As a working stage director in a large arts town Jan had the opportunity to work with most, if not all, of the local talent pool. Jan loved, LOVED, all of her actors, even if they all drove her fucking crazy. Personal drama, in fighting, back seat directing, there was an entire spectrum of obnoxious behaviors. She once worked with a man who insisted on demonstrating his ability to project from the diaphragm by letting loose devastatingly loud belches. NO LESS THAN THREE TIMES DURING A REHEARSAL! But…Jan still loved all of their goofy faces. She loved it when they committed to a scene, and when they actually took direction. Those two things, they made it all worth it. But two days into tech week on her most recent production, Jan had just about had enough.
Ten minutes after rehearsal had officially started, the actors were finally gathered on stage. They’d managed to arrange themselves prettily (actors tend to be good at that), sitting in various positions; some of them cross legged on the floor, others on chairs and stools. One silly ass thespian insisted on perching on a stool like Spider-Man.
Jan had notes, oh boy did she have notes. This was her second time directing a production of Much Ado About Nothing and in a desperate attempt to put a “fresh” spin on the Shakespeare classic, she hired a cast comprised of people with more comedic experience rather than a group of Elizabethan regulars. This turned out to be a TERRIBLE mistake. Unfocused, apathetic, and constantly sarcastic, it was like directing a herd of cats all hopped up on the nip. This is what happens when you make decisions while ass deep in a First Folio and three bottles of wine, she supposed.
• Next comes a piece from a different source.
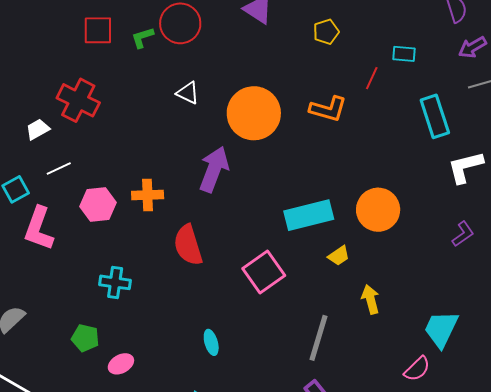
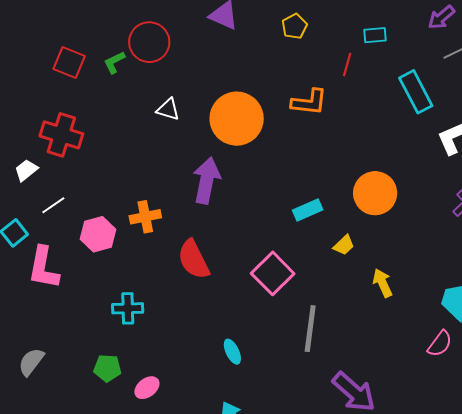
red square: (98, 30) -> (69, 62), turned 32
cyan rectangle: (309, 215) -> (308, 210), size x0.6
gray line: (319, 338) -> (310, 329), moved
Jan sighed. Fifteen minutes past. Where is the stage manager? Dammit. “Okay guys. Guys? GUYS? Hello? Rehearsal now? Okay. Hi. Yes. So, let’s try to bring it in. DAMMIT STUART STOP CLIMBING ON THE SUPPORT BEAMS AND SIT YOUR ASS DOWN.” Deep breath, Jan. “Now, we have a lot to go over before we get started. Yesterday was a bit of a trial, and while I really want everyone here to have fun, we do need to focus, so-“
A burst of laughter from the corner interrupted her tenuous hold on her cast’s already fragile attention spans. It was Ascot, the leading man. That wasn’t his real name, it’s what she called him in her head when she blocked scenes. Ascot she named because of his penchant for elaborate neckwear. Mustache and Smoker’s Voice had gathered around him, tittering at the screen of his smart phone.
“Holy shit!” said Ascot, the insolent piece of shit, “This is the best thing I’ve ever seen, you gotta look at this!”
Everyone’s phones buzzed and whistled in their pockets (they hadn’t even bothered to turn off their ringers!), Ascot had shared it with the entire group. How he had managed to do that when he had, just three rehearsals ago, claimed he couldn’t recieve emails was beyond Jan. She decided to kick his shins for it later.
Jan’s phone vibrated in her pocket.
She wearily looked around at her cast. Smoker’s Voice and Raptor were snickering, Bearded Baldy exclaimed, “Hi-fucking-larious, brah!” while Oral-B and Eating Disorder were already sharing it on Facebook, Reddit, Twitter… all the social medias Jan didn’t have time to peruse since she was constantly herding actors.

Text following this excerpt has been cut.